D&O Liability Insurance for Private Companies
It is a common misconception that private companies do not require D&O liability insurance. It is believed that only public companies have D&O exposure, and hence only they need it. However, this is not really the case. While public companies have a comparatively heightened risk exposure, privately held companies, too, are at risk for D&O claims.
Many private companies do purchase general liability insurance, professional liability insurance, or other business insurance, but not usually D&O insurance. The main reason for not buying D&O liability insurance for private companies is the cost. It is essential for private companies to weigh the cost of D&O liability insurance against the risks of not having one. To make an informed decision, managers must understand the risks and whether companies can afford to keep such risks uninsured.
Top 3 Reasons Private Companies are now Purchasing D&O Liability Insurance
For years, D&O coverage was a crucial insurance product for public companies, and private companies have now started to understand its importance. There may be many instances wherein a private company might decide against it, but the below three reasons are good enough to make them rethink their decision.
Rise in Claims Alleging Misrepresentation or Inaccurate Disclosure
Recently more and more investor relations claims have come into focus. This is mainly related to the disclosed financial standing companies present to receive funding from private investors.
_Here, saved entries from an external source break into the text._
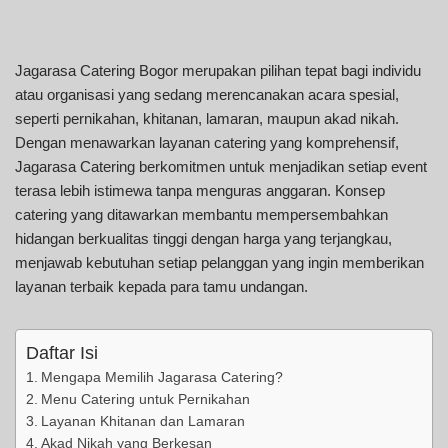
Jagarasa Catering Bogor merupakan pilihan tepat bagi individu
atau organisasi yang sedang merencanakan acara spesial,
seperti pernikahan, khitanan, lamaran, maupun akad nikah.
Dengan menawarkan layanan catering yang komprehensif,
Jagarasa Catering berkomitmen untuk menjadikan setiap event
terasa lebih istimewa tanpa menguras anggaran. Konsep
catering yang ditawarkan membantu mempersembahkan
hidangan berkualitas tinggi dengan harga yang terjangkau,
menjawab kebutuhan setiap pelanggan yang ingin memberikan
layanan terbaik kepada para tamu undangan.
Daftar Isi
Mengapa Memilih Jagarasa Catering?
Menu Catering untuk Pernikahan
Layanan Khitanan dan Lamaran
Akad Nikah yang Berkesan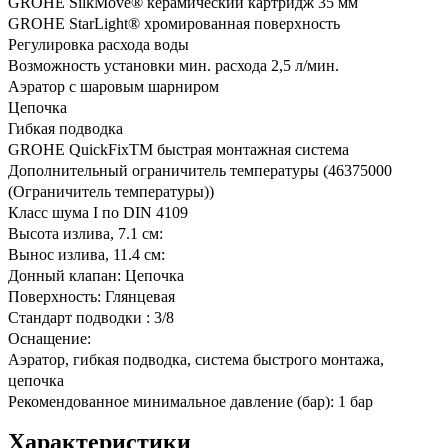
GROHE SilkMove® керамический картридж 35 мм
GROHE StarLight® хромированная поверхность
Регулировка расхода воды
Возможность установки мин. расхода 2,5 л/мин.
Аэратор с шаровым шарниром
Цепочка
Гибкая подводка
GROHE QuickFixTM быстрая монтажная система
Дополнительный ограничитель температуры (46375000
(Ограничитель температуры))
Класс шума I по DIN 4109
Высота излива, 7.1 см:
Вынос излива, 11.4 см:
Донный клапан: Цепочка
Поверхность: Глянцевая
Стандарт подводки : 3/8
Оснащение:
Аэратор, гибкая подводка, система быстрого монтажа,
цепочка
Рекомендованное минимальное давление (бар): 1 бар
Характеристики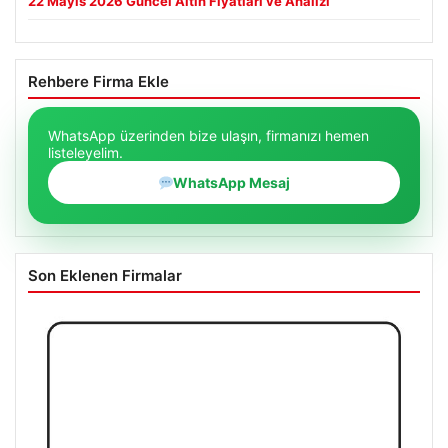
22 Mayıs 2026 Güncel Altın Fiyatları ve Analizi
Rehbere Firma Ekle
WhatsApp üzerinden bize ulaşın, firmanızı hemen
listeleyelim.
WhatsApp Mesaj
Son Eklenen Firmalar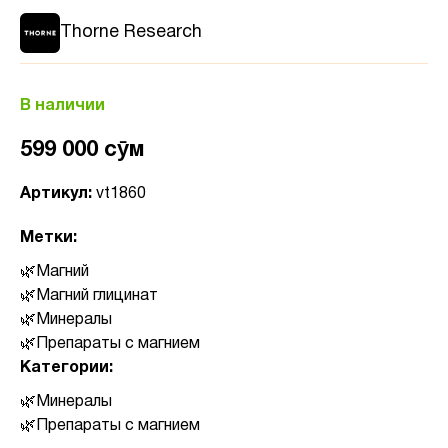
Thorne Research
В наличии
599 000 сӯм
Артикул:
vt1860
Метки:
Магний
Магний глицинат
Минералы
Препараты с магнием
Категории:
Минералы
Препараты с магнием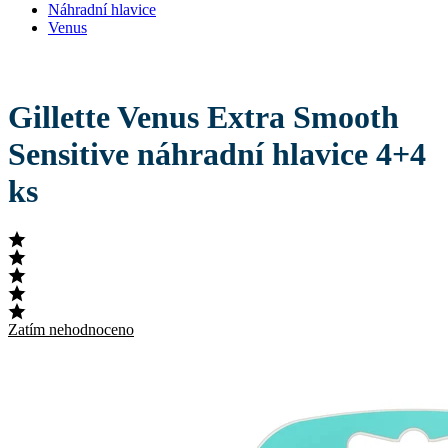
Náhradní hlavice
Venus
Gillette Venus Extra Smooth
Sensitive náhradní hlavice 4+4
ks
Zatím nehodnoceno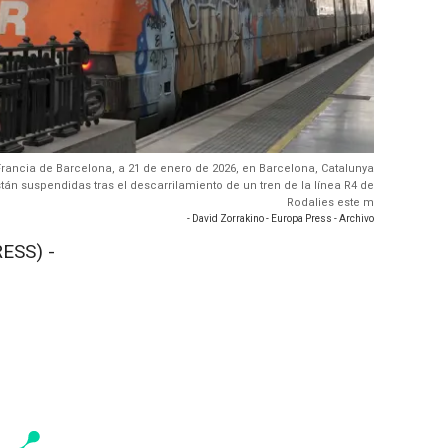
 Francia de Barcelona, a 21 de enero de 2026, en Barcelona, Catalunya
tán suspendidas tras el descarrilamiento de un tren de la línea R4 de
Rodalies este m
- David Zorrakino - Europa Press - Archivo
ESS) -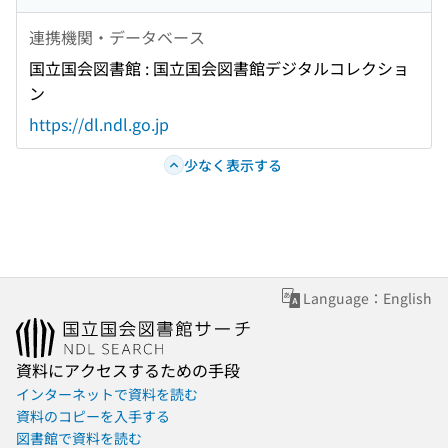
連携機関・データベース
国立国会図書館 : 国立国会図書館デジタルコレクショ
ン
https://dl.ndl.go.jp
少なく表示する
Language：English
資料にアクセスするための手段
インターネットで資料を読む
資料のコピーを入手する
図書館で資料を読む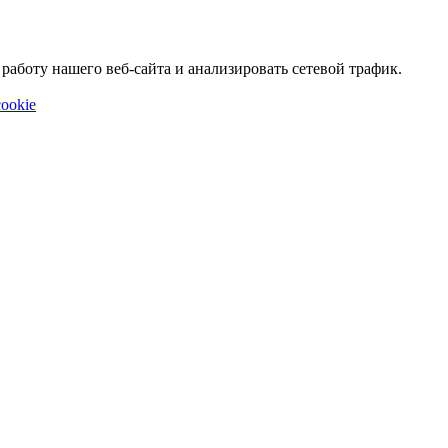
аботу нашего веб-сайта и анализировать сетевой трафик.
ookie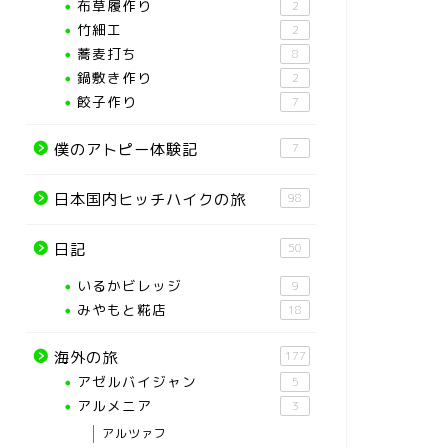
布草履作り
2
竹細工
2
蕎麦打ち
8
鍋敷き作り
2
餃子作り
7
僕のアトピー体験記
7
日本国内ヒッチハイクの旅
98
日記
50
いるかビレッジ
9
みやもと糀店
18
海外の旅
177
アゼルバイジャン
5
アルメニア
3
アルツァフ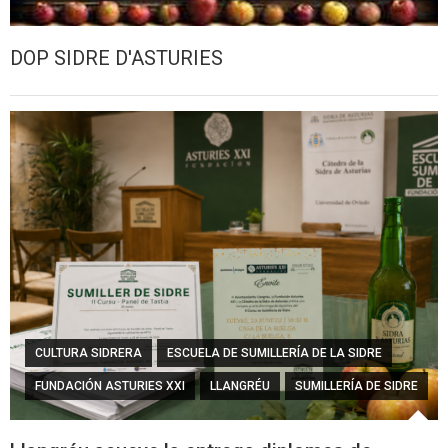
DOP SIDRE D'ASTURIES
CULTURA SIDRERA
ESCUELA DE SUMILLERÍA DE LA SIDRE
FUNDACIÓN ASTURIES XXI
LLANGRÉU
SUMILLERÍA DE SIDRE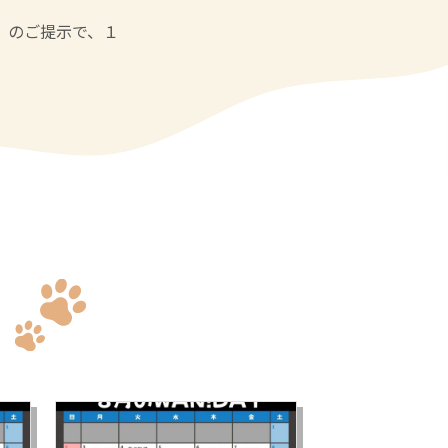
】のご提示で、１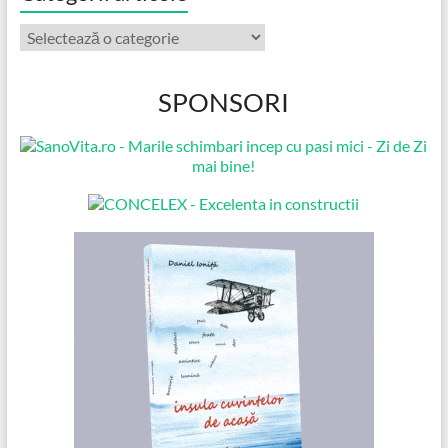
Categorii
articole
SPONSORI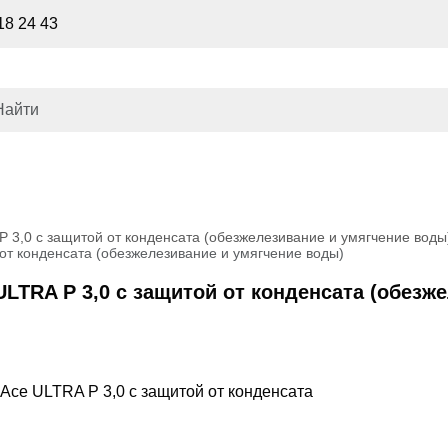
18 24 43
P 3,0 с защитой от конденсата (обезжелезивание и умягчение воды
 от конденсата (обезжелезивание и умягчение воды)
ULTRA P 3,0 с защитой от конденсата (обезж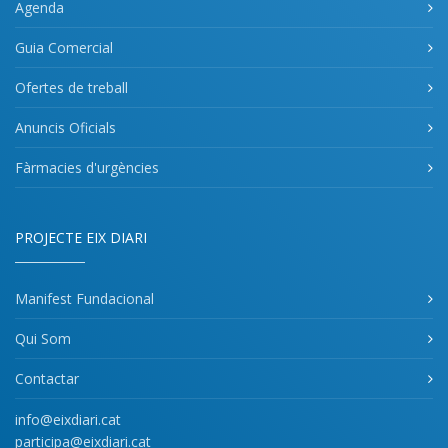
Agenda
Guia Comercial
Ofertes de treball
Anuncis Oficials
Fàrmacies d'urgències
PROJECTE EIX DIARI
Manifest Fundacional
Qui Som
Contactar
info@eixdiari.cat
participa@eixdiari.cat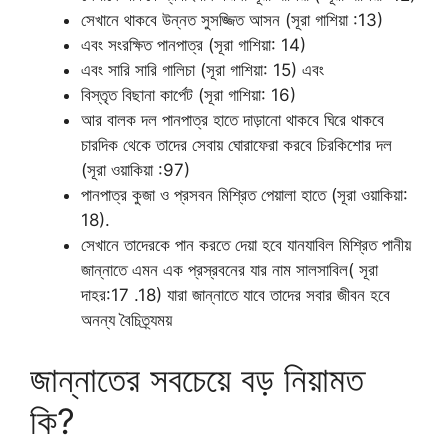
সেখানে থাকবে উন্নত সুসজ্জিত আসন (সূরা গাশিয়া :13)
এবং সংরক্ষিত পানপাত্র (সূরা গাশিয়া: 14)
এবং সারি সারি গালিচা (সূরা গাশিয়া: 15) এবং
বিস্তৃত বিছানা কার্পেট (সূরা গাশিয়া: 16)
আর বালক দল পানপাত্র হাতে দাড়ানো থাকবে ঘিরে থাকবে
চারদিক থেকে তাদের সেবায় ঘোরাফেরা করবে চিরকিশোর দল
(সূরা ওয়াকিয়া :97)
পানপাত্র কুজা ও প্রসবন মিশ্রিত পেয়ালা হাতে (সূরা ওয়াকিয়া:
18).
সেখানে তাদেরকে পান করতে দেয়া হবে যানযাবিল মিশ্রিত পানীয়
জান্নাতে এমন এক প্রস্রবনের যার নাম সালসাবিল( সূরা
দাহর:17 .18) যারা জান্নাতে যাবে তাদের সবার জীবন হবে
অনন্য বৈচিত্র্যময়
জান্নাতের সবচেয়ে বড় নিয়ামত
কি?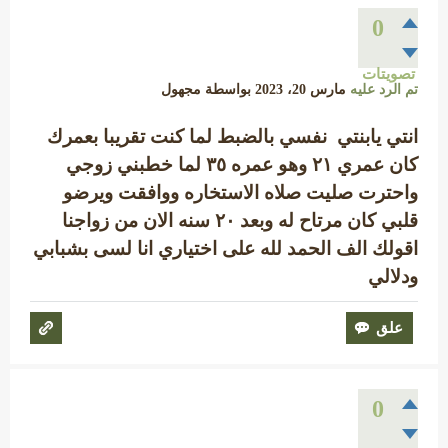
0
تصويتات
تم الرد عليه
مارس 20، 2023
بواسطة
مجهول
انتي يابنتي نفسي بالضبط لما كنت تقريبا بعمرك
كان عمري ٢١ وهو عمره ٣٥ لما خطبني زوجي
واحترت صليت صلاه الاستخاره ووافقت ويرضو
قلبي كان مرتاح له وبعد ٢٠ سنه الان من زواجنا
اقولك الف الحمد لله على اختياري انا لسى بشبابي
ودلالي
0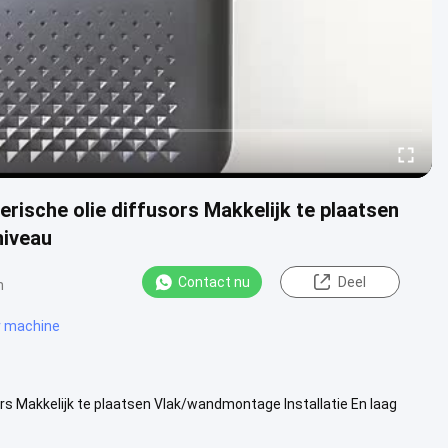
ische olie diffusors Makkelijk te plaatsen
niveau
Contact nu
Deel
n
r machine
s Makkelijk te plaatsen Vlak/wandmontage Installatie En laag
r ...
Bekijk meer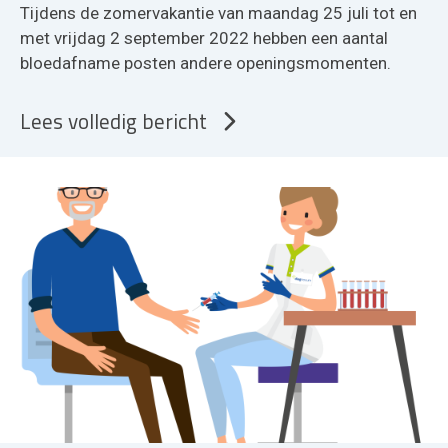
Tijdens de zomervakantie van maandag 25 juli tot en
met vrijdag 2 september 2022 hebben een aantal
bloedafname posten andere openingsmomenten.
Lees volledig bericht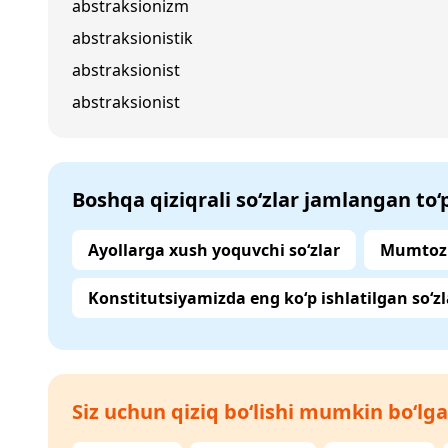
abstraksionizm
abstraksionistik
abstraksionist
abstraksionist
Boshqa qiziqrali so‘zlar jamlangan to
Ayollarga xush yoquvchi so‘zlar
Mumtoz 
Konstitutsiyamizda eng ko‘p ishlatilgan so‘zl
Siz uchun qiziq bo‘lishi mumkin bo‘lga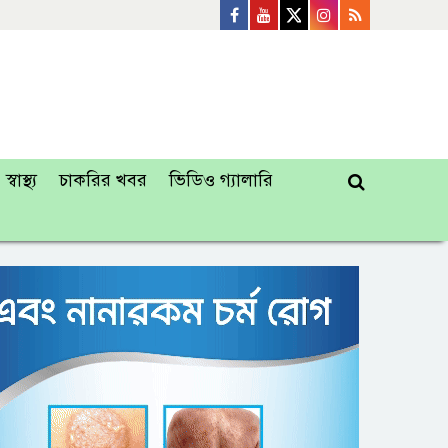
স্বাস্থ্য
চাকরির খবর
ভিডিও গ্যালারি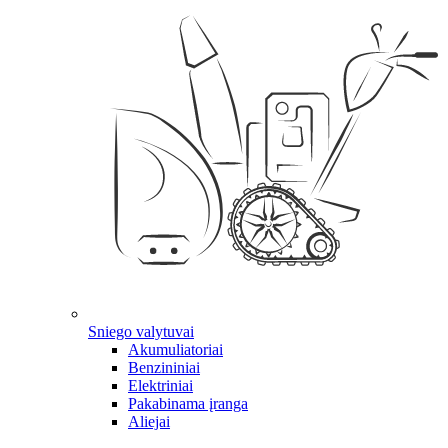
Sniego valytuvai
Akumuliatoriai
Benzininiai
Elektriniai
Pakabinama įranga
Aliejai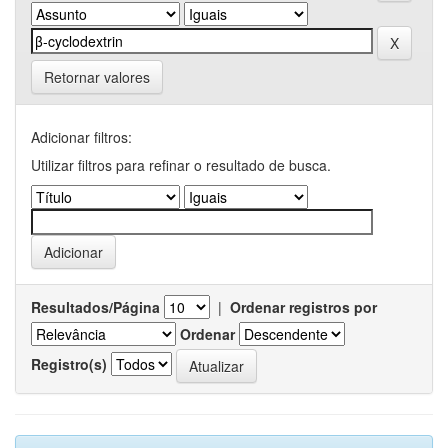
Retornar valores
Adicionar filtros:
Utilizar filtros para refinar o resultado de busca.
Resultados/Página
|
Ordenar registros por
Ordenar
Registro(s)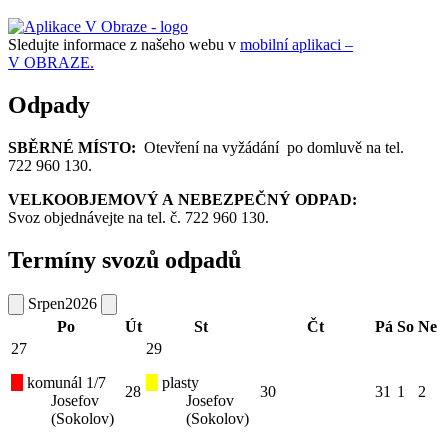
Sledujte informace z našeho webu v
mobilní aplikaci –
V OBRAZE.
Odpady
SBĚRNÉ MÍSTO:
Otevření na vyžádání po domluvě na tel.
722 960 130.
VELKOOBJEMOVÝ A NEBEZPEČNÝ ODPAD:
Svoz objednávejte na tel. č. 722 960 130.
Termíny svozů odpadů
Srpen
2026
Po
Út
St
Čt
Pá
So
Ne
27
29
komunál 1/7
plasty
28
30
31
1
2
Josefov
Josefov
(Sokolov)
(Sokolov)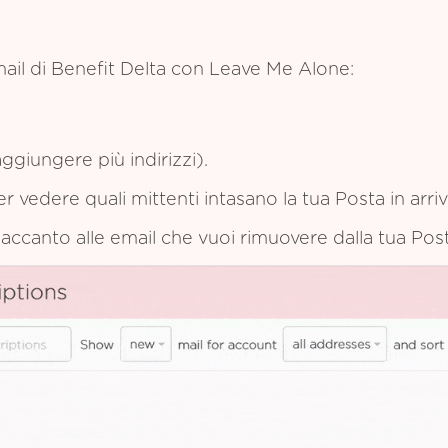
ail di Benefit Delta con Leave Me Alone:
ggiungere più indirizzi).
per vedere quali mittenti intasano la tua Posta in arriv
e accanto alle email che vuoi rimuovere dalla tua Post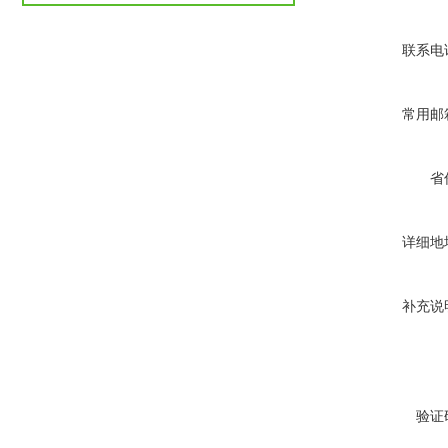
联系电
常用邮
省
详细地
补充说
验证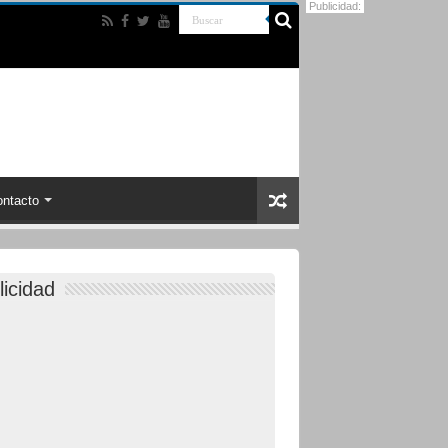
Publicidad:
ntacto
licidad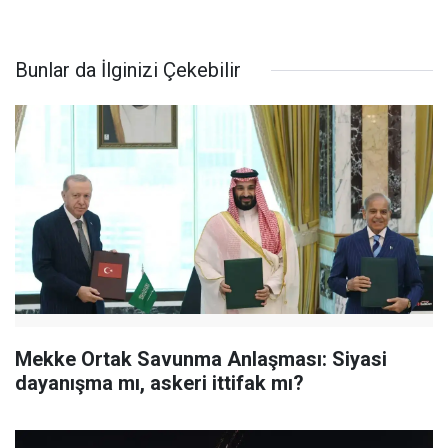
Bunlar da İlginizi Çekebilir
Mekke Ortak Savunma Anlaşması: Siyasi
dayanışma mı, askeri ittifak mı?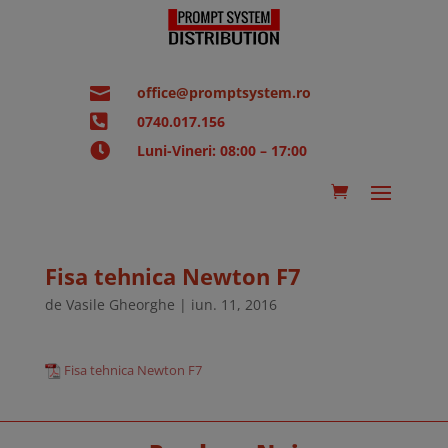

office@promptsystem.ro

0740.017.156

Luni-Vineri: 08:00 – 17:00
Fisa tehnica Newton F7
de
Vasile Gheorghe
|
iun. 11, 2016
Fisa tehnica Newton F7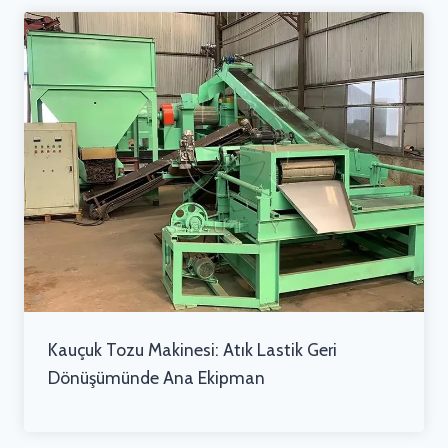
Kauçuk Tozu Makinesi: Atık Lastik Geri
Dönüşümünde Ana Ekipman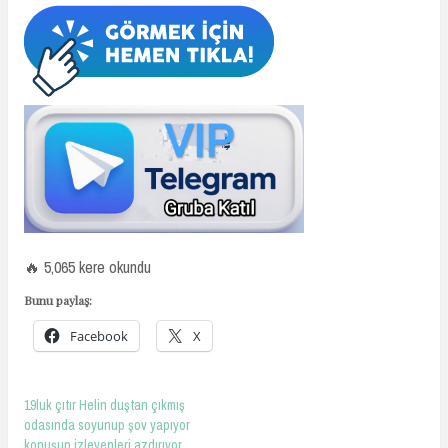
🔥 5,065 kere okundu
Bunu paylaş:
Facebook
X
19luk çıtır Helin duştan çıkmış
odasında soyunup şov yapıyor
konuşup izleyenleri azdırıyor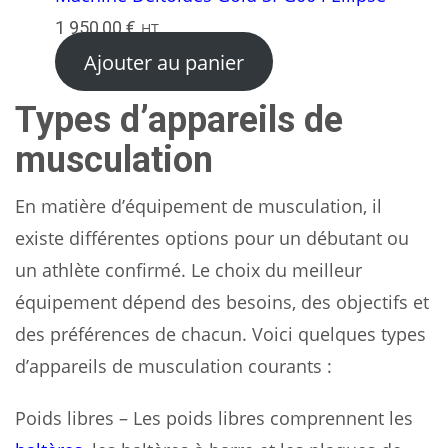
1 950,00
€
HT
Ajouter au panier
Types d’appareils de
musculation
En matière d’équipement de musculation, il
existe différentes options pour un débutant ou
un athlète confirmé. Le choix du meilleur
équipement dépend des besoins, des objectifs et
des préférences de chacun. Voici quelques types
d’appareils de musculation courants :
Poids libres – Les poids libres comprennent les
In case of a company not being able to forecast accurate or realistic numbers or disclose inaccurate figures, it may face a lawsuit.
Mergers and Acquisitions
During mergers and acquisitions, the acquiring company purchases assets in return for cash or securities or both. In most cases, the investors and creditors of the acquired company are not involved in the process. In many D&O claims that have arisen recently, the investors or creditors claim that the amount was not paid or was insufficiently paid. A few other reasons for such claims include poor succession planning, mismanagement or inaccurate disclosure during mergers and acquisitions.
Lawsuits from Competitors
With cut-throat competition, lawsuits from competitors are becoming very common. Competitors can hold a director or an officer liable for trade, patent infringement or similar. For example, an ex-employee who now works with the competitor can be held responsible for using the former's confidential and proprietary information. This alleged accusation can lead to reputation loss as well as legal claims by the previous employer.
When it comes to insurance as a risk mitigation tool, private companies certainly do not face the same type of obligations and responsibility to the public (shareholders) that public corporations do. But this doesn’t mean that their risks are covered. Thus, D&O liability insurance for private companies should be an integral part of their risk management plan.